TASK INPUTS:
* * * *
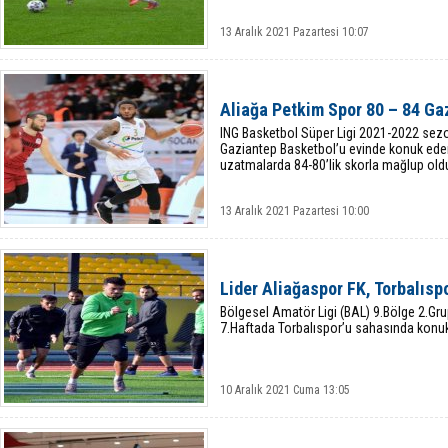
13 Aralık 2021 Pazartesi 10:07
Aliağa Petkim Spor 80 – 84 Ga
ING Basketbol Süper Ligi 2021-2022 sez
Gaziantep Basketbol’u evinde konuk eden
uzatmalarda 84-80’lik skorla mağlup old
13 Aralık 2021 Pazartesi 10:00
Lider Aliağaspor FK, Torbalısp
Bölgesel Amatör Ligi (BAL) 9.Bölge 2.Gru
7.Haftada Torbalıspor’u sahasında konuk
10 Aralık 2021 Cuma 13:05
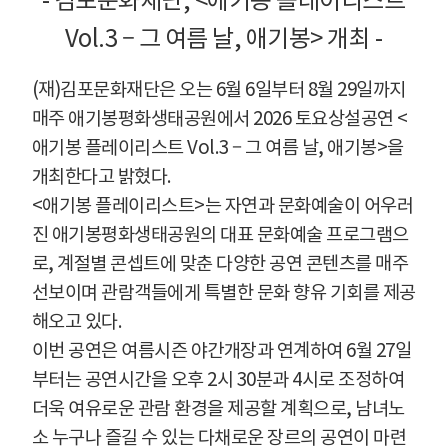
-
김포문화재단
, <
애기봉 플레이리스트
Vol.3
–
그 여름 날
,
애기봉
>
개최
-
(
재
)
김포문화재단은 오는
6
월
6
일부터
8
월
29
일까지
매주 애기봉평화생태공원에서
2026
토요상설공연
<
애기봉 플레이리스트
Vol.3
–
그 여름 날
,
애기봉
>
을
개최한다고 밝혔다
.
<
애기봉 플레이리스트
>
는 자연과 문화예술이 어우러
진 애기봉평화생태공원의 대표 문화예술 프로그램으
로
,
계절별 콘셉트에 맞춘 다양한 공연 콘텐츠를 매주
선보이며 관람객들에게 특별한 문화 향유 기회를 제공
해오고 있다
.
이번 공연은 여름시즌 야간개장과 연계하여
6
월
27
일
부터는 공연시간을 오후
2
시
30
분과
4
시로 조정하여
더욱 여유로운 관람 환경을 제공할 계획으로
,
남녀노
소 누구나 즐길 수 있는 다채로운 장르의 공연이 마련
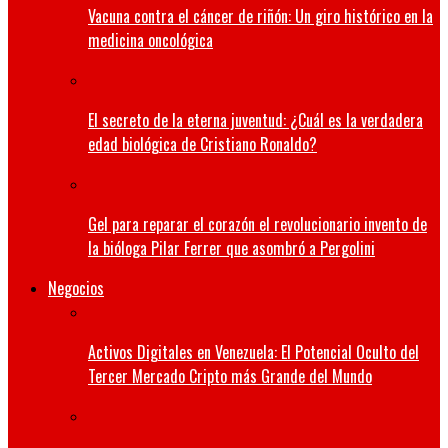
Vacuna contra el cáncer de riñón: Un giro histórico en la
medicina oncológica
El secreto de la eterna juventud: ¿Cuál es la verdadera
edad biológica de Cristiano Ronaldo?
Gel para reparar el corazón el revolucionario invento de
la bióloga Pilar Ferrer que asombró a Pergolini
Negocios
Activos Digitales en Venezuela: El Potencial Oculto del
Tercer Mercado Cripto más Grande del Mundo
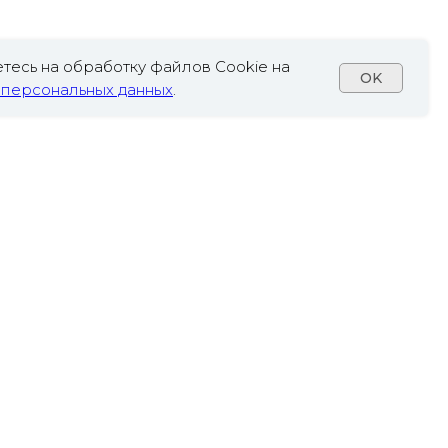
тесь на обработку файлов Cookie на
OK
 персональных данных
.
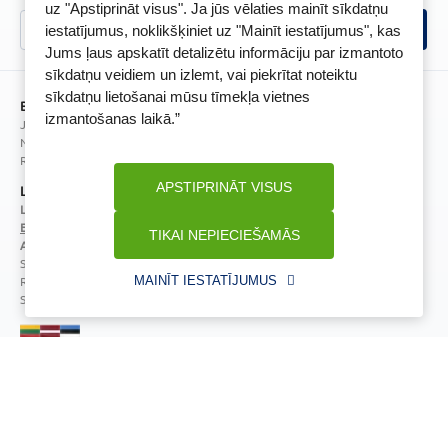
uz "Apstiprināt visus". Ja jūs vēlaties mainīt sīkdatņu
Īpašās priekšrocības
Videonovērošanas politika
iestatījumus, noklikšķiniet uz "Mainīt iestatījumus", kas
BENU lietotne
Jums ļaus apskatīt detalizētu informāciju par izmantoto
BENU lojalitātes programmas noteikumi
sīkdatņu veidiem un izlemt, vai piekrītat noteiktu
sīkdatņu lietošanai mūsu tīmekļa vietnes
BENU Aptieka Latvija, SIA
izmantošanas laikā.”
Juridiskā adrese / Faktiskā adrese:
Noliktavu iela 5, Dreiliņi, Stopiņu novads, LV-2130
Reģistrācijas Nr.: 40003252167
APSTIPRINĀT VISUS
Licence
Licences numurs:
A00010
E-aptiekas kontakti
TIKAI NEPIECIEŠAMĀS
Aptiekas vadītāja:
Sertificēta farmaceite: Jeļena Gončarova
Reģistrācijas Nr.: F-0834
MAINĪT IESTATĪJUMUS
Sertifikāta Nr.: 092.2020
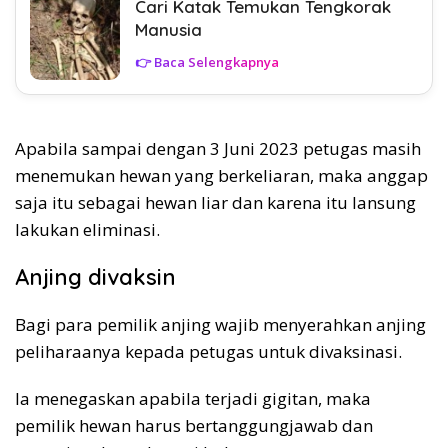
Cari Katak Temukan Tengkorak
Manusia
👉 Baca Selengkapnya
Apabila sampai dengan 3 Juni 2023 petugas masih
menemukan hewan yang berkeliaran, maka anggap
saja itu sebagai hewan liar dan karena itu lansung
lakukan eliminasi.
Anjing divaksin
Bagi para pemilik anjing wajib menyerahkan anjing
peliharaanya kepada petugas untuk divaksinasi.
Ia menegaskan apabila terjadi gigitan, maka
pemilik hewan harus bertanggungjawab dan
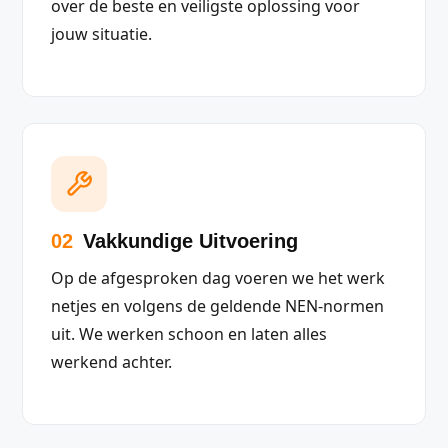
over de beste en veiligste oplossing voor
jouw situatie.
02
Vakkundige Uitvoering
Op de afgesproken dag voeren we het werk
netjes en volgens de geldende NEN-normen
uit. We werken schoon en laten alles
werkend achter.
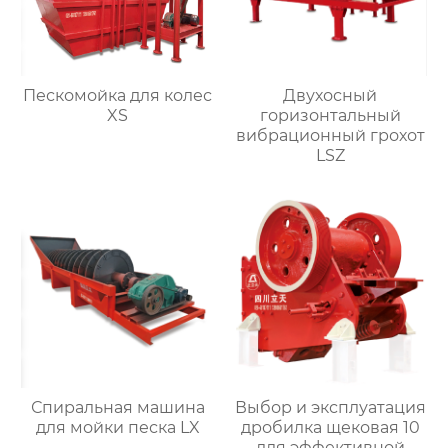
Пескомойка для колес
Двухосный
XS
горизонтальный
вибрационный грохот
LSZ
Спиральная машина
Выбор и эксплуатация
для мойки песка LX
дробилка щековая 10
для эффективной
* * * *
WHAT THIS TASK INVOLVES: Lines holding "Pazartesi" are the ones to copy; find all of them in the listing.

EXERCISE RESULT:
13 Aralık 2021 Pazartesi 10:07
13 Aralık 2021 Pazartesi 10:00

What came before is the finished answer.